The neurocritical care fellow at Washington University School of Medicine in St. Louis shared his experiences modeling subcortical stroke.

Dr Asher Albertson

Asher J. Alberston, MD, PhD, a neurocritical care fellow at Washington University School of Medicine in St. Louis

Asher J. Alberston, MD, PhD

When it comes to stroke care, there are a number of challenges plaguing physicians and patients. One of the biggest of these is the need to better understand the mechanisms of stroke recovery in order to improve outcomes.

At the American Neurological Association’s 143rd Annual Meeting in Atlanta, Georgia, a session covered some of the work being done to better understand these biologic workings. One of the presentations was given by Asher J. Alberston, MD, PhD, a neurocritical care fellow at Washington University School of Medicine in St. Louis.

To gain some insight into the research he and colleagues are doing and how it could improve or impact clinical care, NeurologyLive spoke with Albertson on-site at the conference. He shared his experience in building models of the thalamus, as well as what’s next for his research.

NeurologyLive: What prompted your research, and could you explain it further?

Asher J. Alberston, MD, PhD: I would say that, broadly, the thing I'm most interested is in understanding the way individuals recover from stroke, and more specifically, I'm really interested in understanding some of the presumed plasticity that might underlie some of that recovery. There are a lot of people at the American Neurological Association’s annual meeting, a lot of people across the country, in the world, that are doing incredible research to try to get at these mechanisms, but broadly, we have a huge amount to still understand about it. Some of that understanding is going to be absolutely key to, hopefully, eventually improving that trajectory. Using those discoveries to improve the trajectory of patients after a stroke.

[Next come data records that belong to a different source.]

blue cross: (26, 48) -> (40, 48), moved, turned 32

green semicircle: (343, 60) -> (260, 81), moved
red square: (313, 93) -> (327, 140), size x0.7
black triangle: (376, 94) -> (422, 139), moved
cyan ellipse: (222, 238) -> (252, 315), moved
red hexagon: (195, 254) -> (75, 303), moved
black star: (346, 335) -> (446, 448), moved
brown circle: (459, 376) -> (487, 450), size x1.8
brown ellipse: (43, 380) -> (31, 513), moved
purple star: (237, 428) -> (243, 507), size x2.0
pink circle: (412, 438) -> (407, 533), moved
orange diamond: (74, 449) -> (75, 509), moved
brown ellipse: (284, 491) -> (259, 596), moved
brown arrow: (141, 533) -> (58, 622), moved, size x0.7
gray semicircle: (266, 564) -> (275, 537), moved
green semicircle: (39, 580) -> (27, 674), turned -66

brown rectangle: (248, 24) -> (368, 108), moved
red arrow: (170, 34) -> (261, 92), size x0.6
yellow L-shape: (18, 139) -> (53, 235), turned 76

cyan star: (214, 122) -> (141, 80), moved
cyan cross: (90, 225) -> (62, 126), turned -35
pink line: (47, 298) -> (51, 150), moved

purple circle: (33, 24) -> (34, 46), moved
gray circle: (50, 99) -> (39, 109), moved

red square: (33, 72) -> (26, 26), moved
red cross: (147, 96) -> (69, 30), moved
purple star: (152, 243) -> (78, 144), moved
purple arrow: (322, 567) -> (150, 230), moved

That's kind of broadly what I'm interested in. Specifically, the type of stroke I study is subcortical stroke—so strokes that happen in deep brain structures. It's where most strokes occur, and if you're interested in recovery from strokes, a lot of these people do have some recovery. I have a broad hypothesis that when a stroke occurs in a subcortical structure, and in my case specifically, the thalamus, that there is a disconnection of that subcortical region—the thalamus—from connected brain regions and from local networks. A lot of work by other people suggested that probably also global brain networks. Recovery is in my hypothesis thought to be associated with reconnection of those networks, and specifically that new axons actually sprout and mediate some of those reconnections and that some of this may be an underlying mechanism of structural plasticity that underlies that recovery.

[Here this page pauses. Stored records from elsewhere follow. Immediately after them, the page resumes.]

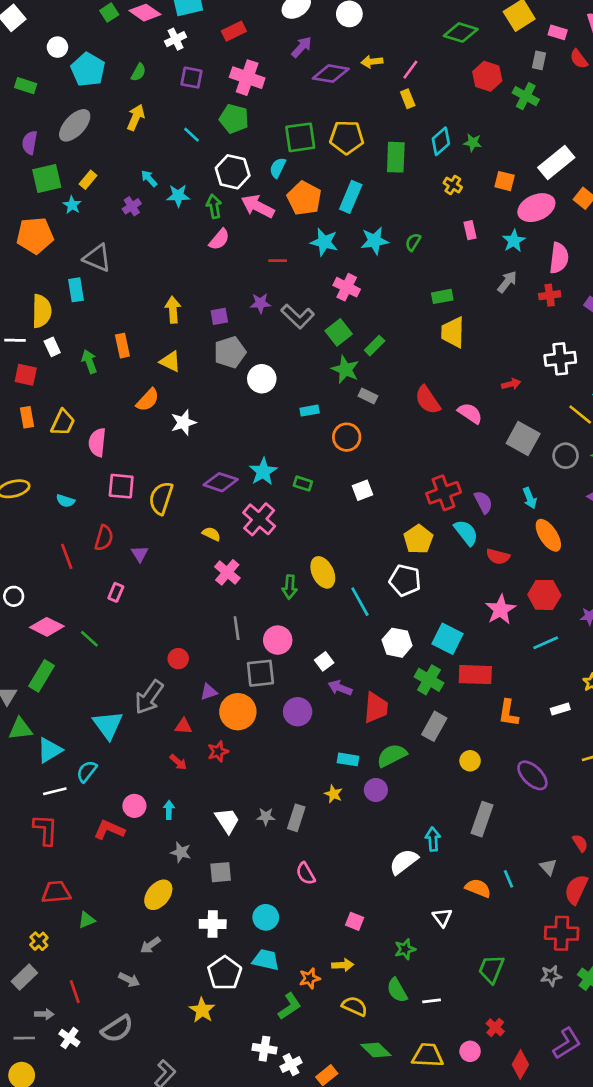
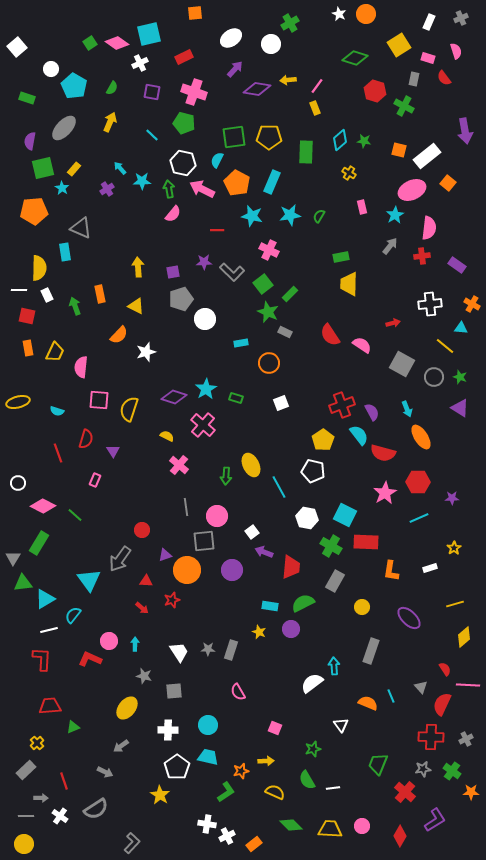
orange square: (505, 181) -> (399, 150), moved
red semicircle: (498, 556) -> (383, 453), size x1.4
red cross: (495, 1027) -> (405, 792), moved, size x1.5

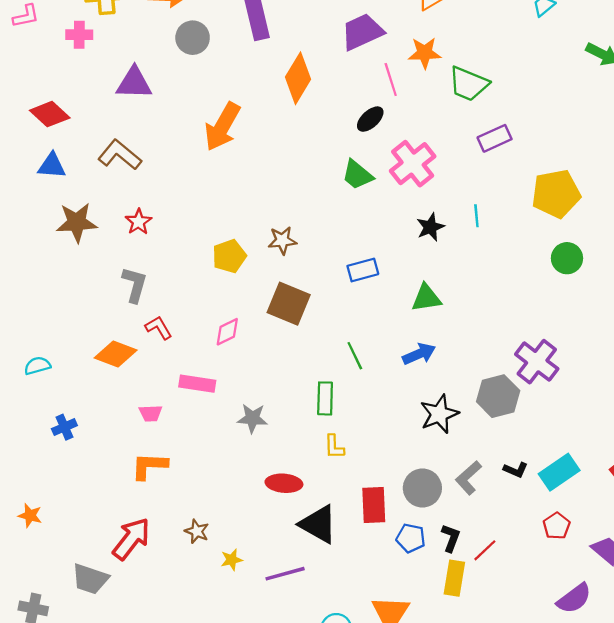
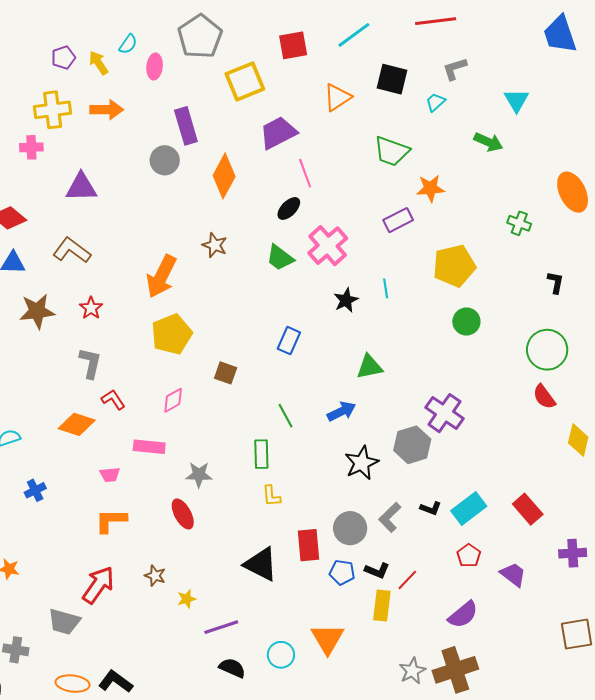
gray circle: (193, 38) -> (165, 160), moved
orange star: (425, 53) -> (430, 188), moved
green trapezoid: (468, 84) -> (392, 151), moved
orange arrow: (222, 127) -> (161, 276), moved
brown star: (282, 240) -> (215, 245), moved, turned 30
yellow pentagon: (229, 256) -> (172, 334), size x1.4
blue rectangle: (363, 270) -> (289, 341), turned -48
green triangle: (426, 298) -> (369, 367), moved
brown square: (289, 304) -> (226, 373), size x0.6
red ellipse: (284, 483) -> (183, 514), moved, turned 60
black L-shape: (451, 538) -> (377, 571), turned 95
purple line: (285, 574) -> (221, 627), moved
purple semicircle: (574, 598) -> (463, 615), moved

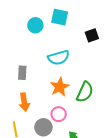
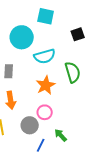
cyan circle: (35, 25) -> (22, 37), moved, size x1.5
green semicircle: (85, 92) -> (73, 72), moved, turned -40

To get at that what I've done is developed a model of subcortical injury. In this model, we injured the thalamus and at the same time image the brain volt in a healthy state immediately after an injury, and then a few weeks later. In our model, we're able to image the cortex and animals, we're able to injure the thalamus, and we see that. We see an injury and somatosensory signaling through the thalamus that recovers over time. Then, to get at my hypothesis that this recovery is mediated by new axon sprouting, I knocked down a gene and the thalamus called GAP43, which I think is necessary. A lot of people have done some amazing work showing how essential this gene may be to axon sprouting. When we knock down this gene in the thalamus, the animals that receive this injury fail to recover over time. We think that this is because they're failing to sprout new axons and reconnect to the sensory cortex over time, and we're hoping to obviously expand that research to a pretty large degree.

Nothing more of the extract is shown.